:: GOAL OF THE EXERCISE ::
Only the lines containing "Pause" belong in the answer; find them in the material below.

:: EXERCISE INPUTS ::
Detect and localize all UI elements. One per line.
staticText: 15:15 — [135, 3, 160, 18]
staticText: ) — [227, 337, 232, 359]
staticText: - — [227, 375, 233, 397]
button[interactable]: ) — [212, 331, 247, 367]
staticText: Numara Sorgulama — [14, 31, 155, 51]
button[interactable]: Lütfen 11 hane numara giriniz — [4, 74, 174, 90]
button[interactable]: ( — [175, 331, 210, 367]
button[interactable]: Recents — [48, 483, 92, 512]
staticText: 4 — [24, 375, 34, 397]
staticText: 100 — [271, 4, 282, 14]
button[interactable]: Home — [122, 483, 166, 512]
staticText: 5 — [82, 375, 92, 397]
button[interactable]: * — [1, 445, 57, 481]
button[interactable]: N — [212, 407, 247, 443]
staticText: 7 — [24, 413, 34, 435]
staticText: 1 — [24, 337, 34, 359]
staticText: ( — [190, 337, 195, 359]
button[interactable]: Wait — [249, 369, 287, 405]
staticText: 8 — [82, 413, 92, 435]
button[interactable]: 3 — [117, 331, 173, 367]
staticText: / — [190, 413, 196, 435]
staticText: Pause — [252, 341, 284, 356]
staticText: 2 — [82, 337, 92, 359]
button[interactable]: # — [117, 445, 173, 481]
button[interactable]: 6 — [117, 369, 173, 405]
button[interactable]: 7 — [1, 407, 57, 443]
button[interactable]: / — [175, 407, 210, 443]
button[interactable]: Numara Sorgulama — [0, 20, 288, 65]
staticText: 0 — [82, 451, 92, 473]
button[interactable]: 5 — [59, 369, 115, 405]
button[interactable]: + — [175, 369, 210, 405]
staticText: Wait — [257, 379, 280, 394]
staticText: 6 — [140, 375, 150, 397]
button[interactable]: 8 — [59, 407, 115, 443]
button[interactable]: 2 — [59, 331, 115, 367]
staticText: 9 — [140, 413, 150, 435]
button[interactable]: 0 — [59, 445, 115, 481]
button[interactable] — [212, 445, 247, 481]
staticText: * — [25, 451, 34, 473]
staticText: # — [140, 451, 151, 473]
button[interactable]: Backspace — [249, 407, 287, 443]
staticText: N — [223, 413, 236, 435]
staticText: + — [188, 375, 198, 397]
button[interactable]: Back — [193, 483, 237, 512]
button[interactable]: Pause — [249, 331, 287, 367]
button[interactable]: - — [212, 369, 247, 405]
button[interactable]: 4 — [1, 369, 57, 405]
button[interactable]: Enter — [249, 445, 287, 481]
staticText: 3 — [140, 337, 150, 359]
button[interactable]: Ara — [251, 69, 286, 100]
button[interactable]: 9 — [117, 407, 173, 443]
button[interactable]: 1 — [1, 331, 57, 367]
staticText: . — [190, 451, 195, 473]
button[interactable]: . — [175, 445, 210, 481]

:: OUTPUT FOR THIS TASK ::
staticText: Pause — [252, 341, 284, 356]
button[interactable]: Pause — [249, 331, 287, 367]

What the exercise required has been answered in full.